** Opening RECORDED DATA block **

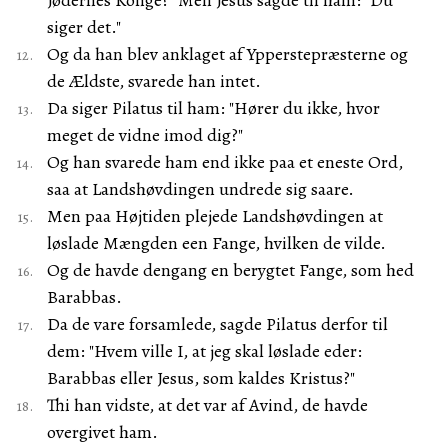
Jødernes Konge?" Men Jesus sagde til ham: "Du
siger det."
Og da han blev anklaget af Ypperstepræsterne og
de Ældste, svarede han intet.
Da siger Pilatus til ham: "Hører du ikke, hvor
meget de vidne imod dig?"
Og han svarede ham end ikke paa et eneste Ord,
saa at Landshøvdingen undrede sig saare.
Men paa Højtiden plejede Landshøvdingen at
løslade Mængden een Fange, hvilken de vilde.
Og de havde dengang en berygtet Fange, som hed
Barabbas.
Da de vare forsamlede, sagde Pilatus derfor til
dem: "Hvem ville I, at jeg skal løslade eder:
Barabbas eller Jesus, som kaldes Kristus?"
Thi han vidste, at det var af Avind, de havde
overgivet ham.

** Closing RECORDED DATA block **
** Opening RECORDED DATA block **

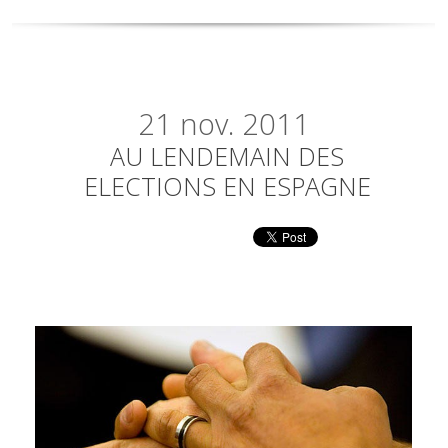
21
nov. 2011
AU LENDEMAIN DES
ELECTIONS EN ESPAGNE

** Closing RECORDED DATA block **
** Opening RECORDED DATA block **

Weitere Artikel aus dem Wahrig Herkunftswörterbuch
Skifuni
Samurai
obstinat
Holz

** Closing RECORDED DATA block **

__TO DO__. Count every line of the material that holds "Jesus". Reply with the number alone.

__RESPONSE TO THE TASK__. 2